Last year in January, in the wake of a gangrape in Delhi, the Justice Verma Committee report was released which not only recommended some major changes in the rape laws in India but also called for a cohesive sex education program in schools which would have a direct bearing on gender violence. Of course this program was resisted by the so-called keepers of Indian culture (the Members of Parliaments that is) as
“Our country’s social and culture ethos are such that sex education has absolutely no place in it. Basic human instincts like food, fear, greed, coitus etc. need not be taught, rather control of these instincts should be the subject of education… To focus Indian education on ‘instinct control’ should the important objective and for that the dignity of restraint has to be well entrenched in education.”
Lets try deconstructing this statement. It says two things most importantly. One sex education has no place in the culture of India and two instinct control and restraint are to be taught instead. There is an inherent contradiction in the statement. How do you teach control when you have not taught the kid what it should restrain from? The entire process of repression has in my opinion somewhere fed into the rape culture in India. The so-called culturalists would argue that this is because of over-exposure to western media, assuming the child to be asexual. Indian parents continue to infantalise their kids till the time they are married and expect them to flower into these fertile sexual creatures on the marriage bed to produce grandsons to play with.
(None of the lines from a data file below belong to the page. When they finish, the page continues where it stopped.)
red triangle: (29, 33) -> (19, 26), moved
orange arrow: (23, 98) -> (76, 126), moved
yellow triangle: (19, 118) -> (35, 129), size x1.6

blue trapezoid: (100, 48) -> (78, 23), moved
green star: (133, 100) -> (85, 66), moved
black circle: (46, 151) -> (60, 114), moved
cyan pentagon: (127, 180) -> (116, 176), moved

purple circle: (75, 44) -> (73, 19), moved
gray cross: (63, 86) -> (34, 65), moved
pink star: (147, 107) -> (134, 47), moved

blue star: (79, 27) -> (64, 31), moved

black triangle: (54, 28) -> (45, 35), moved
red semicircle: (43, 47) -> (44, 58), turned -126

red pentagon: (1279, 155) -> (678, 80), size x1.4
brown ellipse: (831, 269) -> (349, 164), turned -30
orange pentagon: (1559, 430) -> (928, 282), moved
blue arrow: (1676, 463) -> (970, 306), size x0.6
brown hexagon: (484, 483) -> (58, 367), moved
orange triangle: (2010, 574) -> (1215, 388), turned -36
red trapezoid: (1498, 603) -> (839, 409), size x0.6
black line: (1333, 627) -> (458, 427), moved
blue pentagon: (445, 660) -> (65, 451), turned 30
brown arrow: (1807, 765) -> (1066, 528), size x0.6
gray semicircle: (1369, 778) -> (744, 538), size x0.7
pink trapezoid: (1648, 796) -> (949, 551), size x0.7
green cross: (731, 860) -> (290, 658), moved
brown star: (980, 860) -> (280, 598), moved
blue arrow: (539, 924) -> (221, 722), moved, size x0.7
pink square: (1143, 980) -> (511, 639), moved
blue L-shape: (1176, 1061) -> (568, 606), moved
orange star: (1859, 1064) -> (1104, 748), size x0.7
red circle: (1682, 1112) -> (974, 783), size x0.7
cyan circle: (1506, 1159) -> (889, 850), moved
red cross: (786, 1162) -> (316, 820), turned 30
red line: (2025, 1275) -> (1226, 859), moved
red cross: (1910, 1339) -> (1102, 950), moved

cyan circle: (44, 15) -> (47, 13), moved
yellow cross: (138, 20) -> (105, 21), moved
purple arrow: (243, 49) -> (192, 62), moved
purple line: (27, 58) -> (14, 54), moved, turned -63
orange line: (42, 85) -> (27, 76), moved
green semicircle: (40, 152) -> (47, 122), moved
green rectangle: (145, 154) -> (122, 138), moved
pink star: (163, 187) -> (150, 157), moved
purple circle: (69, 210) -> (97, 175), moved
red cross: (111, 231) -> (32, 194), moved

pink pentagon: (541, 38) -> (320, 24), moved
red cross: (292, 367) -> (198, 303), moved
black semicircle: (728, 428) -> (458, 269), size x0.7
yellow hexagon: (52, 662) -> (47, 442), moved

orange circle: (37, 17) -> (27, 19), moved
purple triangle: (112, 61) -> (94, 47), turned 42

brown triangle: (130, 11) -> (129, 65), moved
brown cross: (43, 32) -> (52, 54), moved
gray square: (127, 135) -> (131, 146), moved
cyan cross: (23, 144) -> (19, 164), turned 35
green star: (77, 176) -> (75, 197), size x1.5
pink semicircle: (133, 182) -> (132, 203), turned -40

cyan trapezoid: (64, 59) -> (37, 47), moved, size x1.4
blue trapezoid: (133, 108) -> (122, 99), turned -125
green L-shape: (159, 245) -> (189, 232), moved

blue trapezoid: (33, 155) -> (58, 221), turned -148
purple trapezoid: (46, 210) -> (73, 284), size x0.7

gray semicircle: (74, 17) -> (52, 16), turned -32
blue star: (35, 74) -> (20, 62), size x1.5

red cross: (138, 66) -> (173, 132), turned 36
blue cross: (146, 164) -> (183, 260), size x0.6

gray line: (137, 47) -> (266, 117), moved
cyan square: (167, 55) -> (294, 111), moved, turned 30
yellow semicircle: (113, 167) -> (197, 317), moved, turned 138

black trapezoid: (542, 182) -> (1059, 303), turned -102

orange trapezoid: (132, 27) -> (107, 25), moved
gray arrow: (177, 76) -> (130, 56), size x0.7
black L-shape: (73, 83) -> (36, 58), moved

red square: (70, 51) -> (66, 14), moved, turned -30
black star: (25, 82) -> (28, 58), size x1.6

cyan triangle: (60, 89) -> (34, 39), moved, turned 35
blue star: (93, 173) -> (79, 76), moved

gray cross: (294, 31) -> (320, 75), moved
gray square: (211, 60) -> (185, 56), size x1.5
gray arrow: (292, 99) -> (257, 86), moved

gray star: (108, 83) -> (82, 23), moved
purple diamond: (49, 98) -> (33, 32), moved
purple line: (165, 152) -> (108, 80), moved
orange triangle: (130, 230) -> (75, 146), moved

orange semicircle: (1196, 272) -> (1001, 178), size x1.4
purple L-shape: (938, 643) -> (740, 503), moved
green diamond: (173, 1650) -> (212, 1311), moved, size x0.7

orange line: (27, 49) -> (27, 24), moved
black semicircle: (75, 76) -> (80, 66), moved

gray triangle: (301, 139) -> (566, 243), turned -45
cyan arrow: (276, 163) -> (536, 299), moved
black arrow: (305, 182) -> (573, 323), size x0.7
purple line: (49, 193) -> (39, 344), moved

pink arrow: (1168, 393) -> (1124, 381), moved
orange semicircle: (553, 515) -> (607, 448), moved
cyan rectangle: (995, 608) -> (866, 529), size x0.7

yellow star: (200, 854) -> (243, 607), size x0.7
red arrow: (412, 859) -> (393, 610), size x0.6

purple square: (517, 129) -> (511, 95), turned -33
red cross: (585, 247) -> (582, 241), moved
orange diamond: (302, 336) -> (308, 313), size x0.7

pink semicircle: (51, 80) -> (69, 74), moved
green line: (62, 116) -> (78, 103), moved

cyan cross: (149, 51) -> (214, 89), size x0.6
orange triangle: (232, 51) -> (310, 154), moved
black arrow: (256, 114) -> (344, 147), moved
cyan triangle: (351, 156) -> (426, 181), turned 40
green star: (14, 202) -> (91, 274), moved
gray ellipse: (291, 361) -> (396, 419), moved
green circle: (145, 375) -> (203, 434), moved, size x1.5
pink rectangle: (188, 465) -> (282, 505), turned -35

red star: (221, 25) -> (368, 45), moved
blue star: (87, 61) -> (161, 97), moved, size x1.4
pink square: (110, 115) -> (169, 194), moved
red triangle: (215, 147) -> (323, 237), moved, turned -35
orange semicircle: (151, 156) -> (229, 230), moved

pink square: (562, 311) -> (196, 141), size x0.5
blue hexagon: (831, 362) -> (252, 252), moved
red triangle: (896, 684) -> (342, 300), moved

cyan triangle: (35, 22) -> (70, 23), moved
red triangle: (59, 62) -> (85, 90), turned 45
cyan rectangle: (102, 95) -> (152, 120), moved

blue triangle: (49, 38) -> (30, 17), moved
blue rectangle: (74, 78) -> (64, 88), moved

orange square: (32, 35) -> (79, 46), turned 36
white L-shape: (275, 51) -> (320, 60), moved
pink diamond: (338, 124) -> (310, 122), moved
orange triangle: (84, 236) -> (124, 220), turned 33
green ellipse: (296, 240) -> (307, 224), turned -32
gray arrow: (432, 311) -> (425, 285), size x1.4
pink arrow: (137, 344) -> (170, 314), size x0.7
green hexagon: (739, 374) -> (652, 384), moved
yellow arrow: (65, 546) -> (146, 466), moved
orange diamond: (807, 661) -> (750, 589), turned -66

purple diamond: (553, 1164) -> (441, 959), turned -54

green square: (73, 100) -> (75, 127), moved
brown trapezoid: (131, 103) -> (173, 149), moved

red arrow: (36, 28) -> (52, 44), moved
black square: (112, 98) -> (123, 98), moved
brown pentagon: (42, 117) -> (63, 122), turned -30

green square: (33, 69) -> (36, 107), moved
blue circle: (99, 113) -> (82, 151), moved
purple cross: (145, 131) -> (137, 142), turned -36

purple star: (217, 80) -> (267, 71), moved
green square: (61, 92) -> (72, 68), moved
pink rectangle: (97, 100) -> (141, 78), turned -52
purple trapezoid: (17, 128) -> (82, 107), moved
The second statement I find even more interesting. It reminds me of Norbert Elias’ The Civilizing Process where in he argues that as a civilisation progresses it will create greater restraints and controls on manners and behavior. However there will come a time when the civilisation will be comfortable with its status and relax a few of these controlling mechanism.
There is a need to look at the hypocrisies that exist in our culture to understand how shame is constructed around women’s bodies and goddess figures. While Delhi is known as the rape capital, there is a need to undo the repression and inculcate the ability to talk about sex freely with our peers, family and teachers.